Consensus

1. Overview

Consensus mechanism is the foundation of blockchain consistency, it ensures that all consensus nodes (or say validating peer, VP) execute transactions in the same order and then write into exactly the same ledgers. Accounting nodes(or say non-validating peer, NVP) which connect to one or more VP(s) can only synchronize ledger information from its connected VP(s), so NVP don’t participate in consensus while NVP can forward transactions to VP(s) received from client.

Hyperchain supports the pluggable consensus mechanism and provides different consensus algorithms for different scenarios of the blockchain. Current version has implemented the improved algorithm of PBFT: Robust Byzantine Fault Tolerance (RBFT), the idea of this algorithm comes from many classic papers (especially Aardvark). Hyperchain will continue to support other consensus algorithms such as RAFT later.

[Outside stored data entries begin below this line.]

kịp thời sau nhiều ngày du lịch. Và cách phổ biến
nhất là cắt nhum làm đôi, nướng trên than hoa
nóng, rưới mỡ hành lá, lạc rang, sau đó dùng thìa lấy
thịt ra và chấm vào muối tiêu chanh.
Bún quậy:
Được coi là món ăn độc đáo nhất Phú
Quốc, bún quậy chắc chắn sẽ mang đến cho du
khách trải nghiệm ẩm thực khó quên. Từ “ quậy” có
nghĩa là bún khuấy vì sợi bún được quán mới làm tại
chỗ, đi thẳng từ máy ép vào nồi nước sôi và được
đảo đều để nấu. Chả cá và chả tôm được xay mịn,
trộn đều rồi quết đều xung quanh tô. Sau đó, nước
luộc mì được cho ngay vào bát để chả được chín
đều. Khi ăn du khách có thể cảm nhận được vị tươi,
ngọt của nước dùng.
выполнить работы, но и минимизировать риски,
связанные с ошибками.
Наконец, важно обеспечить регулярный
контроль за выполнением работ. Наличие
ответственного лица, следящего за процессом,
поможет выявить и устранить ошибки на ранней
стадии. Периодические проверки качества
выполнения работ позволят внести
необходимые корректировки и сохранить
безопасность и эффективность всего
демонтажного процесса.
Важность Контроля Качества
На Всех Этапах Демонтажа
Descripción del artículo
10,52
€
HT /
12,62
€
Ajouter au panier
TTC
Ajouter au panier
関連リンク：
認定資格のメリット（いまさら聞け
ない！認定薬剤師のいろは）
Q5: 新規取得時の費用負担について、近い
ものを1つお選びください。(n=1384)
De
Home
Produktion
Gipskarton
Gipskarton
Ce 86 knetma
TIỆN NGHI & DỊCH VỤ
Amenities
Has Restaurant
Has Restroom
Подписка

After received transcations from clients, the API layer parses out the transactions and forwards to the consensus module. Consensus module receives and stores the transactions into local transaction pool (TxPool). TxPool takes the role of caching transactions and packaging blocks so it is implemented as a sub-module of consensus module. In addition, consensus module needs to maintain a consensus database to store some variables required by the algorithm for autonomous recovery after the system is crashed. For example, the RBFT algorithm needs to maintain consensus information such as View, PrePrepare, Prepare, and Commit.

image0

3. RBFT normal case

The normal case of RBFT ensures that each consensus node in blockchain processes the transactions from the client in the same order. RBFT requires at least 3f + 1 nodes to tolerate f Byzantine falult which is the same as PBFT. The figure below is the consensus flow under the minimum number of cluster nodes, where N = 4 and f = 1. Primary1 is the master node which is dynamically elected by the consensus node, and is responsible for sorting and packing the transactions sent from the client. Replica2, 3 and 4 are backup nodes. All Replica nodes execute the transaction with the same logic and are able to participate in the election of new primary node when the primary node fails.

Process of normal case

The consensus of RBFT retains PBFT’s original three-phase submission flow (PrePrepare, Prepare, Commit) and inserts important transaction validation session which not only guarantees the consensus on the transaction execution sequence but also gurantees the consensus on block validation results.

image1

RBFT inserts important transaction validation session into native PBFT normal case operations. Primary will validate block immidiately after packing the transactions, and then include the validation result into the PrePrepare message for the whole network broadcast, so PrePrepare message contains both the ordered Transaction information and block validation result. After receiving a PrePrepare message from primary, the backup nodes check the legitimacy of the message. After passing the legality check, backup node broadcasts Prepare message which indicates that the backup node agrees with primary’s sorting result. The backup node starts to validate the batch after receiving (quorum-1) Prepare messages and compares the validation result with the validation result of primary’s. If consistent, backup broadcasts Commit message which indicates that the backup node agrees with the validation result of primary’s, otherwise, directly triggers ViewChange which indicates that the current node discovers primary’s abnormal behavior. RBFT normal case operation is divided into the following steps:

  1. Transaction forward: Client sen transactions to any node (consensus nodes or accounting nodes) in the blockchain. Accounting nodes need to forward the transactions received from clients to its connected consensus nodes and the consensus nodes broadcast transactions received from clients or accounting nodes to all other consensus nodes, so the transaction pool for all consensus nodes maintains a complete list of transactions;
  2. PrePrepare: Primary packs transactions according to the policies below: User can customize the batch timeout and the packed batch size according to demand. Primary triggers the package event when it collects more than batchsize transactions during the batch timeout or it dosen’t collect batchsize transactions when batch timeout happens. Primary packs the transactions into blocks according to the received chronological order, then validates and computes the execution result, and finally writes the ordered transaction information together with the validation result into the PrePrepare message to be broadcast to all consensus nodes which starts the three-phase processing flow;
  3. Prepare: After receiving the PrePrepare message from the primary, backup node first checks the legitimacy of the message(such as current view and block number information). If the check passed, backup nodes broadcast Prepare message to all consensus node;
  4. Commit: After receiving the (quorum-1) Prepare message and the corresponding PrePrepare message, the backup node validates the batch and compares the validation result with the validation result of primary which is written in the PrePrepare message. If consistent, the backup node broadcasts Commit message which indicates that backup node agrees with the validation result of primary, otherwise, directly triggers the ViewChange event which indicates that the current node discovers primary’s abnormal behavior;
  5. Write Block: All consensus nodes write the execution result to the local ledger after receiving quorum Commit messages.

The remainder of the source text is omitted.